Why the 90s Mob Comedy Genre Deserves More Love

Sage Magee
3 min readNov 24, 2020

Why the 90s Mob Comedy Genre Deserves More Love

(This article was originally published in May 2020 for Rule Mag)

The 90s did a lot of things in entertainment right (and a whole lot wrong, looking at you That-One-Batman-Movie-Where-His-Suit-Had-Nipples). But there’s an underappreciated sub-genre that deserves a look back, the 90s mob comedy. Unlike later mob comedies, they’re well written with quality snappy dialog and a genuinely captivating — albeit silly — plots. No offense to more recent movies like In the Mix and Let’s Be Cops, but they’re not exactly captivating gut-busters.

Lets consider four quality contenders, real somebodies of the genre.

Oscar

Premise: Stallone is a mobster in the 30s who has decided to become a legitimate business man the very same day he thinks the authorities are going to bust him. The whole movie takes place in his mansion and is nearly in real time. The best way to describe it is an antics movie, there’s a lot of running in and out of rooms, one-liners, and prop gags.
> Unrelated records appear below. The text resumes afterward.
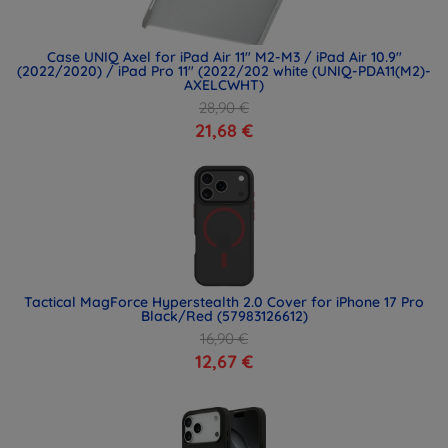
Case UNIQ Axel for iPad Air 11" M2-M3 / iPad Air 10.9"
(2022/2020) / iPad Pro 11" (2022/202 white (UNIQ-PDA11(M2)-
AXELCWHT)
28,90 €
21,68 €
Tactical MagForce Hyperstealth 2.0 Cover for iPhone 17 Pro
Black/Red (57983126612)
16,90 €
12,67 €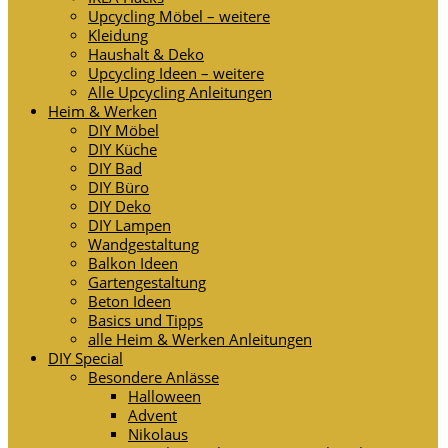
Upcycling Möbel – weitere
Kleidung
Haushalt & Deko
Upcycling Ideen – weitere
Alle Upcycling Anleitungen
Heim & Werken
DIY Möbel
DIY Küche
DIY Bad
DIY Büro
DIY Deko
DIY Lampen
Wandgestaltung
Balkon Ideen
Gartengestaltung
Beton Ideen
Basics und Tipps
alle Heim & Werken Anleitungen
DIY Special
Besondere Anlässe
Halloween
Advent
Nikolaus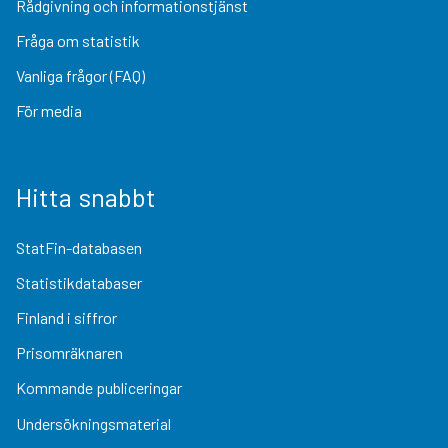
Rådgivning och informationstjänst
Fråga om statistik
Vanliga frågor (FAQ)
För media
Hitta snabbt
StatFin-databasen
Statistikdatabaser
Finland i siffror
Prisomräknaren
Kommande publiceringar
Undersökningsmaterial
Best Non-Spoiler Line: “You have such nice rounded diphthongs!”

Why it deserves love: The cast. Stallone plays opposite Tim Curry, that level of ridiculousness should be enough to reel you in.

Analyze This

Premise: A psychiatrist finds himself treating a mobster as a patient and inevitably gets mixed up in his nefarious dealings.

Best Non-Spoiler Line: “What is my goal here, to make you a happy, well-adjusted gangster?”

Why it deserves love: Again, the stars. De Niro, the Robert De Niro satirizes every great gangster role he’s ever played and who could do a better job as his neurotic psychiatrist than Billy Crystal?

My Blue Heaven

Premise: A by-the-book FBI agent has to protect a larger than life mobster out in the burbs.

Best Non-Spoiler Line: “I never touched a gun in my life. That and that alone forever doomed me to middle management.”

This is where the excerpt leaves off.